Ca-ATPase activity assay
At the same time, the activity of Ca-ATP enzyme in MC3T3-E1 cells was determined by phosphorus assay, and the results showed that the activity of Ca-ATP enzyme decreased in LPZ group (Fig. 12). After treatment with 10 μM LPZ, the expression of Ca2+-ATP enzyme (ATP2B1) gene in plasma membrane decreased in a time-dependent manner. Although the kit measured the activity of all Ca-ATP enzymes, it also provided some reference for us. It is suggested that LPZ had a negative effect on calcium pump activity of MC3T3-E1 cells.
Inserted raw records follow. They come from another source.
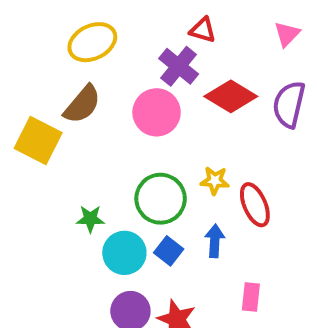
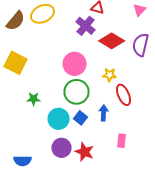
brown semicircle: (82, 104) -> (16, 21), moved
pink circle: (157, 112) -> (74, 64), moved
yellow star: (215, 181) -> (110, 75), moved
green star: (90, 219) -> (34, 99), moved

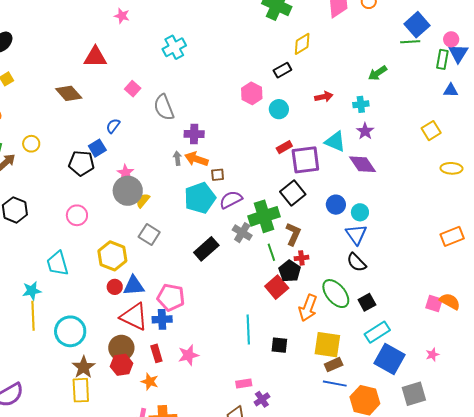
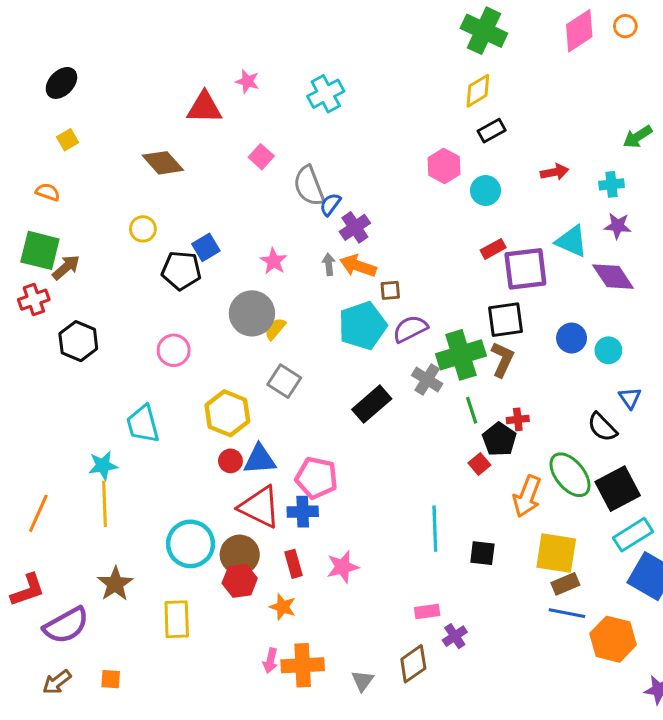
pink star: (122, 16) -> (247, 81), moved
yellow diamond: (302, 44) -> (478, 91), moved
blue semicircle: (113, 126) -> (330, 204), moved
purple star: (365, 131) -> (618, 226), turned -30
purple cross: (194, 134) -> (355, 227), turned -36
yellow circle: (31, 144) -> (143, 229), moved
pink star: (126, 173) -> (273, 261), moved
black square: (293, 193) -> (505, 320), turned 30
brown L-shape: (293, 234) -> (502, 360), moved
blue triangle: (356, 234) -> (630, 398), moved, size x0.7
red square: (277, 287) -> (479, 464), size x0.6
black square: (367, 302) -> (618, 489), size x1.6
cyan circle: (70, 331) -> (191, 544), moved
brown star: (84, 367) -> (115, 584), moved

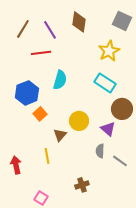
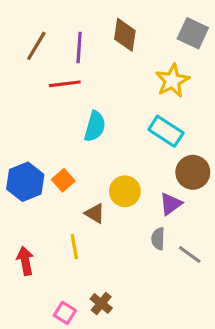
purple line: (50, 30) -> (79, 47), turned 36
blue hexagon: (27, 93) -> (25, 182), moved
purple triangle: (108, 129) -> (171, 204), turned 42
brown triangle: (60, 135) -> (95, 213), turned -40
brown cross: (82, 185) -> (101, 303), moved, turned -32

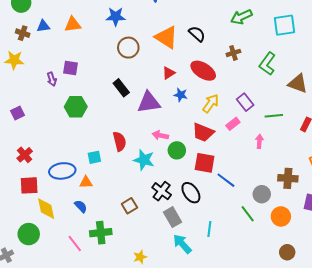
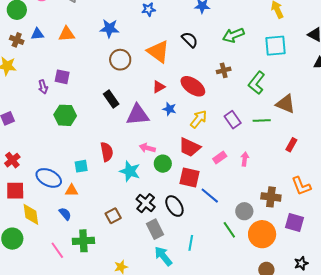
black semicircle: (197, 34) -> (190, 40), moved
green line: (274, 116) -> (262, 121), moved
pink rectangle: (233, 124) -> (220, 157), moved
blue ellipse: (62, 171) -> (49, 178), turned 30
orange circle: (281, 216) -> (262, 234), size x1.4

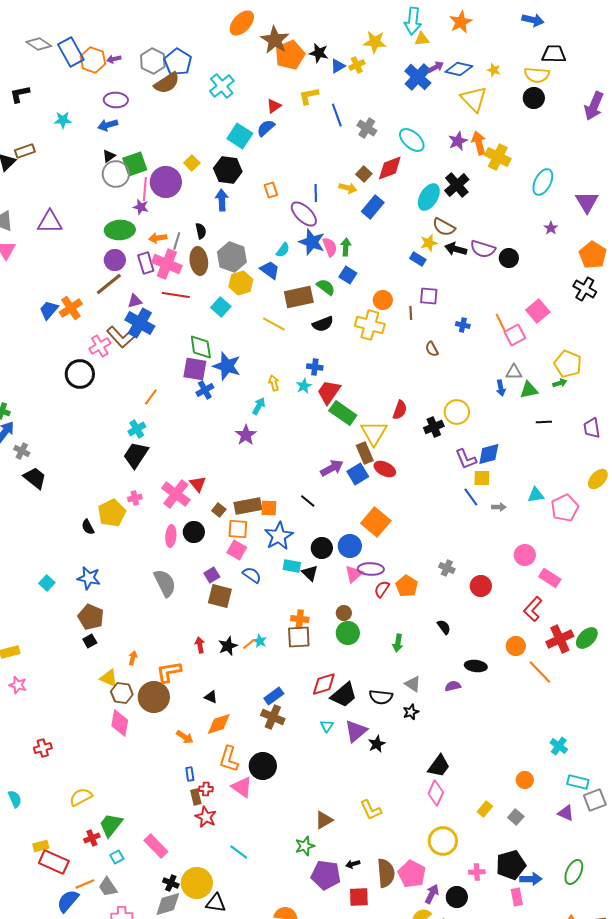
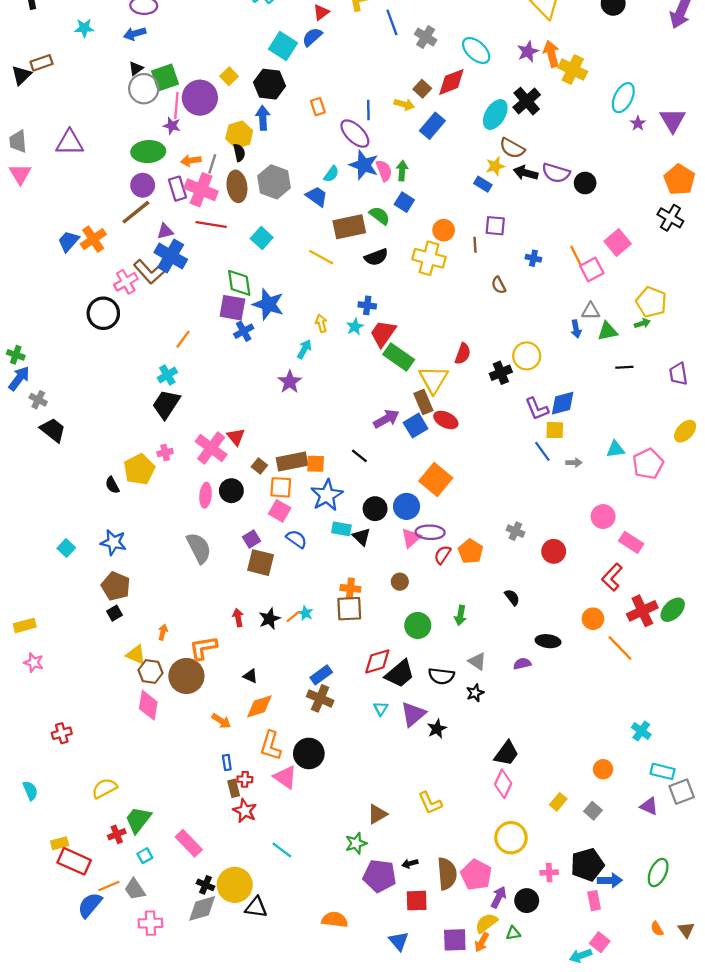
purple star: (551, 228) -> (638, 123), moved
yellow hexagon: (241, 283) -> (239, 135), moved
green circle: (348, 633) -> (418, 625), moved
HE staining and immunohistochemical staining in bone
In vivo, HE staining showed that the control group, the trabecular bone microstructure was dense, with full cancellous bone and few vacuoles; In the low dose group, trabecular bone (cancellous bone) was loosely arranged and partially broken, with a decrease in thickness and some vacuoles in the bone marrow; In the high dose group, trabecular bone (cancellous bone) was fractured, with thinner thickness and with worsened structural integrity, increased separation and more vacuoles in the medulla (Fig. 13A). To test whether ER stress (ERS) occurred in mice, we used immunohistochemical staining to detect the expression of CHOP, an ER stress marker, in distal femoral of different groups. Immunohistochemical results showed that after long-term intragastric administration, the expression of CHOP was gradually increasing with the increase of LPZ dose. It was suggested that long-term LPZ administration may have a negative effect on bone tissue and caused ER stress in the distal femur (metaphysis), the osteoblasts on the trabecular bone surface also decreased, influencing bone remodeling. It indicated that endoplasmic reticulum stress occurred in the bone tissues of mice (Fig. 13B, C). In conclusion, in vivo and in vitro experiments show that LPZ could lead to increased apoptosis of bone cells and thus bone injury by endoplasmic reticulum stress.